Put yourself in the Humane Society of the United States’ shoes. You bring in over $100 million a year and you give only 1 percent of it to pet shelters—the real humane societies that take care of abandoned and abused dogs and cats (the animals you are all too happy to use in your ads). So what do you do with all that money?
Along with stuffing it away in hedge funds and your pension plan and, of course, rolling it back into more fundraising, you can afford your own law firm—50 in-house attorneys, to be precise. And all those lawyers need something to do, so you can have them sue over the smallest thing.
That’s the case in the Pacific Northwest. The Daily Astorian notes that HSUS has once again filed a federal lawsuit attempting to stop government authorizes from euthanizing a few sea lions in order to decrease pressure on the endangered salmon population.
Just what’s at stake here? Thirty sea lions out of a population of 300,000—0.01% of the animals. There’s no chance this will harm the sea lion population, which biologists estimate can sustain 9,000 deaths a year without issue. And in this case, the government is trying to protect another species—salmon.

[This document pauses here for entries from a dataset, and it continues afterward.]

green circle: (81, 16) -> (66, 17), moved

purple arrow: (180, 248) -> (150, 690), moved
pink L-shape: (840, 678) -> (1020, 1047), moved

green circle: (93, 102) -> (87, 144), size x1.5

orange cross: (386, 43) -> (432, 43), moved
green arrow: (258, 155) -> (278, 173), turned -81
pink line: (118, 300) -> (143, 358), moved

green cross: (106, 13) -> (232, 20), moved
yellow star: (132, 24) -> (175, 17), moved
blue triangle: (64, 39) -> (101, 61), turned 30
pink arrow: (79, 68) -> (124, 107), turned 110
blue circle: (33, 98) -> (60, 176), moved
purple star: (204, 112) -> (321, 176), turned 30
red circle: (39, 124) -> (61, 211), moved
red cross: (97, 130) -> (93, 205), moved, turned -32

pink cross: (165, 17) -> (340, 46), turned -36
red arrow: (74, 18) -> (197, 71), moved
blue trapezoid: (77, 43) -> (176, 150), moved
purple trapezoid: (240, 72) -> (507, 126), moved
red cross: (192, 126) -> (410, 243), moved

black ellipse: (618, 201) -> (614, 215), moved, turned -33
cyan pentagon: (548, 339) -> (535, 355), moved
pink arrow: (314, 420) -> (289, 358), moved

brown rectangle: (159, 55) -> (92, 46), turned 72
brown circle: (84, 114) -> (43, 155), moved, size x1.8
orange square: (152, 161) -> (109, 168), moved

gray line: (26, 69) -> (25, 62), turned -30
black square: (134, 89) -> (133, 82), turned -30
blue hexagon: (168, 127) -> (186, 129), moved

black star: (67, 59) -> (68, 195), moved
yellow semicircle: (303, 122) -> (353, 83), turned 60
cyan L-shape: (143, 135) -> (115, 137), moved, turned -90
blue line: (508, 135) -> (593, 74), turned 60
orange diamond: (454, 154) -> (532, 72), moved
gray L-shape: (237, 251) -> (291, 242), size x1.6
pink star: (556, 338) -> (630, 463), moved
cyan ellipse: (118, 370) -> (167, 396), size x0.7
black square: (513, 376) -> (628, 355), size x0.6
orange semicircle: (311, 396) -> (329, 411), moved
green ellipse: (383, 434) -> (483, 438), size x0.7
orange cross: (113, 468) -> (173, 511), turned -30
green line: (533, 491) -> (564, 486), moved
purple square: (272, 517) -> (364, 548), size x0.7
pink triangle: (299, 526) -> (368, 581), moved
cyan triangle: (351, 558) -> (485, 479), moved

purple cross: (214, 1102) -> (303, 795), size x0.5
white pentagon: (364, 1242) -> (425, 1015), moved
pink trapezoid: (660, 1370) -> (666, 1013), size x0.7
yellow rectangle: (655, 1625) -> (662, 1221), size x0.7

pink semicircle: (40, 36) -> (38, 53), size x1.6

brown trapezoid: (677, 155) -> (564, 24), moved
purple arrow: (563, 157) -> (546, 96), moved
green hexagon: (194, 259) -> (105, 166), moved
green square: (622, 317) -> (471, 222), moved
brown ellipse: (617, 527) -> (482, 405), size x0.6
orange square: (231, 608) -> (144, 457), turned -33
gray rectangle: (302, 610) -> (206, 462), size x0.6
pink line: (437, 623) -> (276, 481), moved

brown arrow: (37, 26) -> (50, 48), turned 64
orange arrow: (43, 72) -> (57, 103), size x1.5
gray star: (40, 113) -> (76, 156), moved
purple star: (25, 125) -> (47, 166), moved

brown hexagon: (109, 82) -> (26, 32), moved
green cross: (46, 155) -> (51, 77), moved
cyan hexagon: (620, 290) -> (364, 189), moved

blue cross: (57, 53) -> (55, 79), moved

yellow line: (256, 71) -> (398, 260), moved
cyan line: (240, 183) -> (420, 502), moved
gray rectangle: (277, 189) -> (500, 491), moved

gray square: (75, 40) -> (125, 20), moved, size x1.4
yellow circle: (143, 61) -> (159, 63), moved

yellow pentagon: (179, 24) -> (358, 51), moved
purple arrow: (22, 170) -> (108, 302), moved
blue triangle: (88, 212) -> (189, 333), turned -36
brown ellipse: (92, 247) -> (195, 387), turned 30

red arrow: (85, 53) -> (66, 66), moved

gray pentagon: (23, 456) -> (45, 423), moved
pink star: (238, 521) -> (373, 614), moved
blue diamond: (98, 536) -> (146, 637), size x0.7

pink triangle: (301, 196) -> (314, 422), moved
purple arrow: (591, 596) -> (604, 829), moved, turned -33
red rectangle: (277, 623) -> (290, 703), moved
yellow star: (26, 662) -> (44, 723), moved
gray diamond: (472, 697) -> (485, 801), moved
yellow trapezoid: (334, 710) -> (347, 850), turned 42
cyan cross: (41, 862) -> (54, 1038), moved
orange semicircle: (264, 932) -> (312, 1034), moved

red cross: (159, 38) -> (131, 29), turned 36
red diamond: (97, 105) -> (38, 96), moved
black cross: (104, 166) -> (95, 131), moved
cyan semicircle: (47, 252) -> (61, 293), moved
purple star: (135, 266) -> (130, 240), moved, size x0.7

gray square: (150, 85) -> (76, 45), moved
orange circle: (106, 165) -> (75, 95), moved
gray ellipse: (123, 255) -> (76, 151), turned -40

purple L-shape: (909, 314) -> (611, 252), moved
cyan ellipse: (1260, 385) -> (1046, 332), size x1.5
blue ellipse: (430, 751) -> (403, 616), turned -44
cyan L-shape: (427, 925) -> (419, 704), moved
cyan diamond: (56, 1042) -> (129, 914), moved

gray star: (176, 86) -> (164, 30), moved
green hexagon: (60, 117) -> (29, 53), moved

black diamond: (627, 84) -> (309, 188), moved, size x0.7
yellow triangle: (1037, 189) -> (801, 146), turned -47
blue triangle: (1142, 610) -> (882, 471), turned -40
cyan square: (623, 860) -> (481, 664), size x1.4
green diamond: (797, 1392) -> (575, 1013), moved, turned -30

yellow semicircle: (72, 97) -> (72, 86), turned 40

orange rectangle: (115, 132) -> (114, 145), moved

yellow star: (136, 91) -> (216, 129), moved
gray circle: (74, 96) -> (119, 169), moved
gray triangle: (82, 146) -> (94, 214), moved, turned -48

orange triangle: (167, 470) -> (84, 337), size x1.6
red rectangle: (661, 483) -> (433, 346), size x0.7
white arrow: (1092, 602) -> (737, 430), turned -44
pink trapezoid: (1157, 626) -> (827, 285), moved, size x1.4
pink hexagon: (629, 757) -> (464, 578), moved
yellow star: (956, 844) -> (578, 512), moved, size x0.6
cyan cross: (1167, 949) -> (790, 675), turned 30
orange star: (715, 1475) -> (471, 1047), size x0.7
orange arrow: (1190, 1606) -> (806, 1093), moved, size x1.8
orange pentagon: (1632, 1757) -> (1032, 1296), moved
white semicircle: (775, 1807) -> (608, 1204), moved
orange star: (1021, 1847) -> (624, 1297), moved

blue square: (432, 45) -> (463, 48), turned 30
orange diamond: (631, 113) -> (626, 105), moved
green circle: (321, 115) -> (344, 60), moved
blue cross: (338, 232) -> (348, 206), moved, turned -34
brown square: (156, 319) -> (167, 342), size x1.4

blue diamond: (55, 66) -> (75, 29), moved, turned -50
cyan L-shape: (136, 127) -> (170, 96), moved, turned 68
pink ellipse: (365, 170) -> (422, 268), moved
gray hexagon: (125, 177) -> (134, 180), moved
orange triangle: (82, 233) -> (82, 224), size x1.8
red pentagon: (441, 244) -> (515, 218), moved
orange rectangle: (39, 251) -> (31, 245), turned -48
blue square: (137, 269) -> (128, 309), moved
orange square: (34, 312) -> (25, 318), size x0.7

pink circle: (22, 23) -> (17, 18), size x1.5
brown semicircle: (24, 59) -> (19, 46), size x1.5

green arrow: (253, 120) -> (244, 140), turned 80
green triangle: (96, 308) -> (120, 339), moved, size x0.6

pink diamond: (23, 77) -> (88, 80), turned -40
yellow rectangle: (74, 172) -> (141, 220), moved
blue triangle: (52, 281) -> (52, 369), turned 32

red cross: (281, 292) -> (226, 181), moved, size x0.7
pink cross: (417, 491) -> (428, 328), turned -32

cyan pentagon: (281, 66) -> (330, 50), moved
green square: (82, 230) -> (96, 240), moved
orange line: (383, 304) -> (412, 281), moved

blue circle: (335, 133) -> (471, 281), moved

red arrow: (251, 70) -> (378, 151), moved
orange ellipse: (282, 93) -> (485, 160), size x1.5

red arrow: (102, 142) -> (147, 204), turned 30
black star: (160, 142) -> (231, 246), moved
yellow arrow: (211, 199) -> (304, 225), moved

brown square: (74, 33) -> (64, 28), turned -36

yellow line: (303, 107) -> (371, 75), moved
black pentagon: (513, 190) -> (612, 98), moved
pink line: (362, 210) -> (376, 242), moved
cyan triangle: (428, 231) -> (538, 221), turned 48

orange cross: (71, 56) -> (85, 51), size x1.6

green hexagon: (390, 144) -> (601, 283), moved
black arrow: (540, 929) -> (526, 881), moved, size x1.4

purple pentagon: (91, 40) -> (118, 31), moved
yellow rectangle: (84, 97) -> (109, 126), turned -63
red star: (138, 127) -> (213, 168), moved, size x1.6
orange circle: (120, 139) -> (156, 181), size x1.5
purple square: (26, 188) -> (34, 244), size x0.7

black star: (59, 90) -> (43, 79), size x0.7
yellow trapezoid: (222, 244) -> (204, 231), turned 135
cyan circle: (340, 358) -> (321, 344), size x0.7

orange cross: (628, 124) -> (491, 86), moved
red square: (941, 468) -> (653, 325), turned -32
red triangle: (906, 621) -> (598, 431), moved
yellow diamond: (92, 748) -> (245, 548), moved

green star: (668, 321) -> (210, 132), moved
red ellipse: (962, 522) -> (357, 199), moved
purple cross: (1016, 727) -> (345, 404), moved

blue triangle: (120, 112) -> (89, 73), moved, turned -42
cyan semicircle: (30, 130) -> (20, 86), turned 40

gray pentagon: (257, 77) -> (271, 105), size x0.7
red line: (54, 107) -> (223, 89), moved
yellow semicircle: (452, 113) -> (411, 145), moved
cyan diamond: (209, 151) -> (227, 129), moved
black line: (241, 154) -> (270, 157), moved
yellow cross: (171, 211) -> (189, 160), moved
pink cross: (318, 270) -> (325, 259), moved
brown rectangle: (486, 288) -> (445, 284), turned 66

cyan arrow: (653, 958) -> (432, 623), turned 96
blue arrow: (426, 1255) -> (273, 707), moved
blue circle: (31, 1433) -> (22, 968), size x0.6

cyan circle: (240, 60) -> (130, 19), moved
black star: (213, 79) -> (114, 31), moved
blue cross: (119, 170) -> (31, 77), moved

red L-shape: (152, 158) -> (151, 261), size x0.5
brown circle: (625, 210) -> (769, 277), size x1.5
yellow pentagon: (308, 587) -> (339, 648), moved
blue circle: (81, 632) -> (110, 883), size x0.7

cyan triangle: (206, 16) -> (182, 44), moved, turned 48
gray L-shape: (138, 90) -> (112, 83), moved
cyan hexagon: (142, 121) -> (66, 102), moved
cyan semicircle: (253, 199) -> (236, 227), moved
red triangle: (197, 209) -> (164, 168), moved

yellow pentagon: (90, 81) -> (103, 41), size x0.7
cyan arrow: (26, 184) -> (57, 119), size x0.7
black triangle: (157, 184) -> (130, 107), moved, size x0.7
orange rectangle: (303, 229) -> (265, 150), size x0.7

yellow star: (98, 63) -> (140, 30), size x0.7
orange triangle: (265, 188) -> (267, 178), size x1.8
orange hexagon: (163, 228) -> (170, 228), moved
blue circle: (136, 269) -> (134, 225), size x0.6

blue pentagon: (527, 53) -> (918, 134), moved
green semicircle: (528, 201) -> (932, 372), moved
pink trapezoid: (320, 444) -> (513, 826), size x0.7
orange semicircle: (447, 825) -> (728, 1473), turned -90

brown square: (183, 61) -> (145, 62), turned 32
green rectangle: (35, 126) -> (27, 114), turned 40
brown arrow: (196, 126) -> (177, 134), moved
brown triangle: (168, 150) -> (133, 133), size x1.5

But no matter, HSUS is suing anyway.
Frankly, we’re not sure what difference killing 30 sea lions is going to have, but if that’s what the experts say, then so be it. HSUS, on the other hand, doesn’t have expertise on much besides the “conflict industry.”
So what’s the driving factor?
Is it HSUS naivety? Possibly. As the Daily Astorian astutely puts it, “wildlife management is not for the squeamish or those whose reality was formulated by Walt Disney cartoons of the 1950s.”
Is it a “blame humans first” philosophy? Maybe. HSUS’s problem seems to be that the government is favoring people (who are responsible for 17 percent of the salmon deaths) over sea lions (which are responsible for 2 percent). How “speciesist” of us—even if the seal management is driven in part to protect salmon.
Or is it to make hay out of a non-issue, keeping HSUS in the media and ginning up another potential fundraising pitch?
Ah, of course. Perhaps it’s a modified form of Occam’s razor—when in doubt, the option that involves HSUS raising more money is the most likely. HSUS raises plenty of money off of seals. Salmon, however, don’t quite have the same wallet-opening draw. Even if you call them “sea kittens.”
They don’t call HSUS a “factory fundraising” machine for nothing. You need to perpetually manufacture controversy to keep the dollars flowing in. After all, 50 lawyers don’t just pay for themselves.